Die Teilnehmer äußerten auf der Kundgebung am Berliner Platz ihre Forderungen nach einer Verkehrswende, die auch die Mobilitätsbedürfnisse von Geschlechtern berücksichtigt. Einige der anwesenden Frauen betonten, dass die Verkehrspolitik traditionell eine männliche Perspektive in den Mittelpunkt stellt und dabei die komplexen Mobilitätsbedürfnisse von Frauen ignoriert. Frauen nutzen häufiger öffentliche Verkehrsmittel oder Fahrräder für Alltagsangelegenheiten, während viele Männer eher auf Autos zurückgreifen. Dies schafft Ungleichheiten bei der Mobilität und im Zugang zu sozialen Diensten.

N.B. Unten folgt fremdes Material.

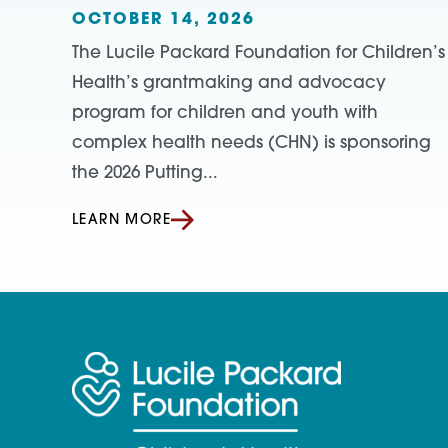
OCTOBER 14, 2026
The Lucile Packard Foundation for Children’s
Health’s grantmaking and advocacy
program for children and youth with
complex health needs (CHN) is sponsoring
the 2026 Putting...
LEARN MORE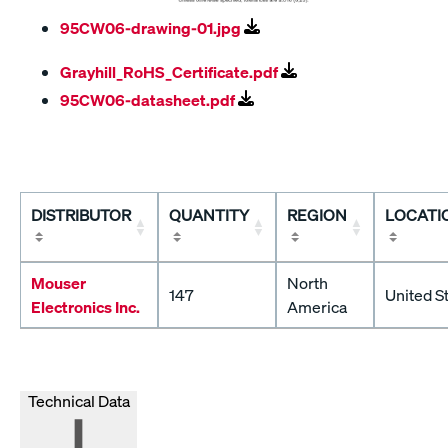
95CW06-drawing-01.jpg
Grayhill_RoHS_Certificate.pdf
95CW06-datasheet.pdf
DISTRIBUTOR
QUANTITY
REGION
LOCATI
Mouser
North
147
United S
Electronics Inc.
America
Technical Data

Kritik an den Sicherheitsmaßnahmen
Nach der Demo kam es zu einem Vorfall, der die berechtigte Kritik an der Absicherung der Veranstaltung verdeutlichte. Marc Strickert, ein Teilnehmer der Fahrraddemo, äußerte Unmut über die Einsatzkräfte von Polizei und Stadtpolizei. Er stellte fest, dass die Seitenstraßen nicht ausreichend gesichert waren, was dazu führte, dass ein Kfz-Fahrer in die gesperrte Kreuzung fuhr und eine Teilnehmerin gefährdete. Die Ordnungskräfte intervenierten hierbei nicht, da angeblich kein Grund für ein Eingreifen vorlag.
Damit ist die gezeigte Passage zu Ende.